The Summer I Nearly Drowned
Even if Peter was still alive and we still hung out like we did when we were kids and he still went down the beach and wasn’t put off by all the sand and the flies and the people and didn’t live closer to the city beaches and prefer them anyway and even if he didn’t have a wife and a whole bunch of kids who would have wanted to come with him and would have wanted to sit in the front seat as well, it wouldn’t be the same, not since they closed River Road.
When my older brother Peter would take me to the beach when we were kids, we would always take the back way, along the Onkaparinga River. Along River Road. My father had left by then and I vaguely remember my mother’s voice, take her can you? But my little sister would be left at home, Peter couldn’t look after two kids at the beach, and that can’t have been any picnic for Mum.
Peter was the nice brother. He was the nicest one in the whole family. Everyone always liked him, right until the end, even me.
River Road came left off Honeypot Road in a sweeping arc that put the Trust houses and the new shopping centre development in your rear view mirror across a seemingly endless golden paddock. It was a thin road with sides that melted and broke like black ice and no white line in the middle. In the distance you could see the dark blue light blue sash of the horizon, the low bushed mess of the estuary, the snaking river and on the right, the lumps of the Port Noarlunga sand hills. My brother would be driving a big car like Dad always had but old, bench seats with the stuffing and springs coming out, tears in the lining and a window you had to push up and down in a door that never opened.

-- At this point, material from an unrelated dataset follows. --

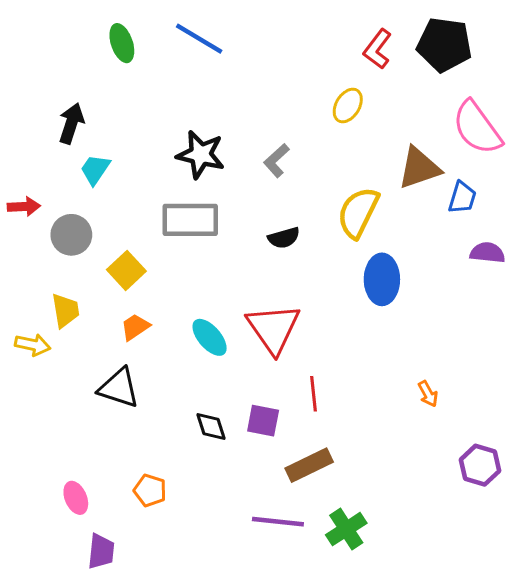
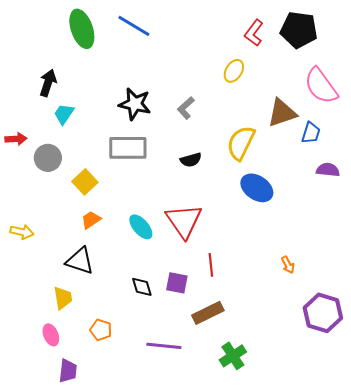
green ellipse: (122, 43) -> (82, 29), size x1.5
blue ellipse: (382, 279) -> (257, 188), turned -56
yellow trapezoid: (65, 311) -> (63, 298), moved
purple hexagon: (480, 465) -> (323, 313), size x1.4
purple line: (278, 522) -> (164, 346), moved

Somewhere along River Road there was a hump. I don’t remember there being a sign, but I was a little kid and I wasn’t driving. Would I have looked for it if I knew? The way the road stretched out, the swing of it, you thought it would go on forever and then suddenly you would roll over that hump and then you were flying through the air, legs pedalling, hands clutching and hair catching in the old car’s stray springs.
Peter would be laughing. We never wore seatbelts on that drive and Peter never slowed down; I don’t know how he held on. He was strong from playing footy, I suppose. Everyone else would slow down for that hump, but you couldn’t avoid it completely.
We’d go to the sand hills. Fenced now. Small. Back then, you could hire a sled in that little shop in the car park, buy some wax and slide down them. I would go so fast, I’d go a little way into the river sometimes and then seagulls would fly off and a pelican swimming under the bridge might give me a look. Peter would run down after me and drag the sled back to the top of the hill. We would slide down over and over again, forever.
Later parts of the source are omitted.